Frances: We agree on more than we disagree on yet the interesting stuff is the arguments, because disagreements settled through data analysis is where progress comes from.

Ling: Sorry, my message on westerness was a response to a different comment. I am afraid I am unfamiliar with the tradition from which your comment derives and cannot give it a meaningful response. I do not understand your point and guess that it would require a great deal of reading to understand the context from which your comment comes.

Yamamoto-san: Another apology. It took me a while to see how your comments were a response to my argument. One of the main lessons to learn from these kinds of exchanges is the difficulty of communication altogether. One must share a great deal of context in order to be able to communicate effectively.

I said that deductive logic of the sort involved in geometry is not natural to the human brain. You said people are not always irrational.

Of course, the opposite of rational is irrational and irrational means wrong. Acutally both Riker and Tsebelis have made statements indicating that if people were not rational they would be unpredictable. Yet, it is quite possible to get the right answer without deductive logic. Trial and error is not a bad system. People who do not live up to the standards of rationality as defined by rat choicers can still be quite reasonable, can learn, and are predictable. They are less irrational than non-rational.

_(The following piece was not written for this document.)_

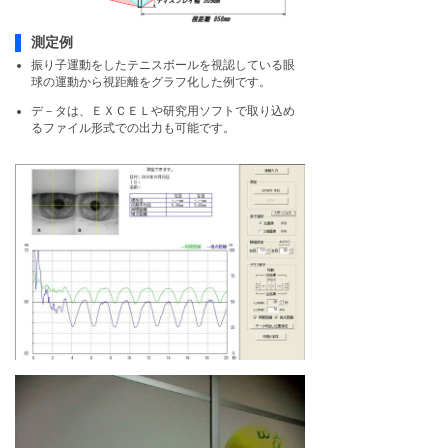
測定例
振り子運動をしたテニスボールを視認している眼
球の運動から視距離をグラフ化した例です。
デ－タは、ＥＸＣＥＬや研究用ソフトで取り込め
るファイル形式での出力も可能です。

I know of no one who believes that rat choice assumptions accurately describe human pyschology. If you ask, how often do people think rationally, the answer is virtually never. One can be trained to think rationally, but even those so trained make common human errors. Most of the effort has gone into showing why erroneous assumptions make no (or little) difference in the deductions. I am completely unconvinced. Another tack is to try to define the situations in which rat choice predictions will be accurate, no matter what thought processes go into the production of that behavior. S?? and Ferejohn argue that rat choice works best when choices are highly constrained by the situation, i.e., people make rational choices when they have no choice. Tsebelis argues that rat choice predicts well whenever the costs of behaving irrationality are high. If taken seriously, this sounds very good to me. I think it would mean that most of the complex math would prove irrelevant. My own hypothesis is that rat choice will predict well when the feedback from learning is accurate and the situaion is either permanent or repetitive, i.e., not very often.

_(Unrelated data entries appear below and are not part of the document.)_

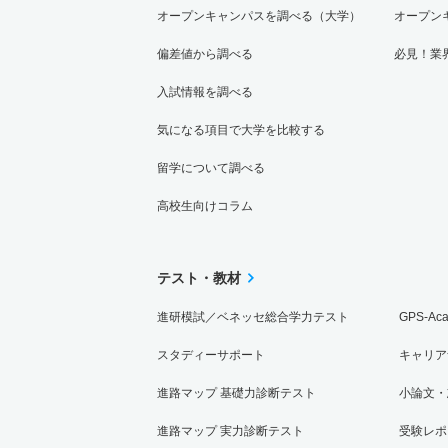
オープンキャンパスを調べる（大学）
オープン
偏差値から調べる
必見！業
入試情報を調べる
気になる項目で大学を比較する
留学について調べる
高校生向けコラム
テスト・教材
進研模試／ベネッセ総合学力テスト
GPS-Ac
スタディーサポート
キャリア
進路マップ 基礎力診断テスト
小論文・
進路マップ 実力診断テスト
受験レポ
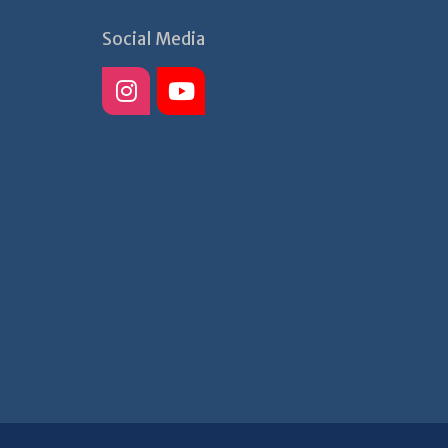
Social Media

There is an interesting parallel with psychologists who study attribution errors. They went through strenuous training in the proper techniques of statistical induction. They then came up with the obvious hypotheis that people's thought processes can be modelled as statistical induction. (Introspection is the easiest source for hypotheses about how other people think.) It turns out that people make systematic errors. They are not good scientists. The errors are, however, highly predictable.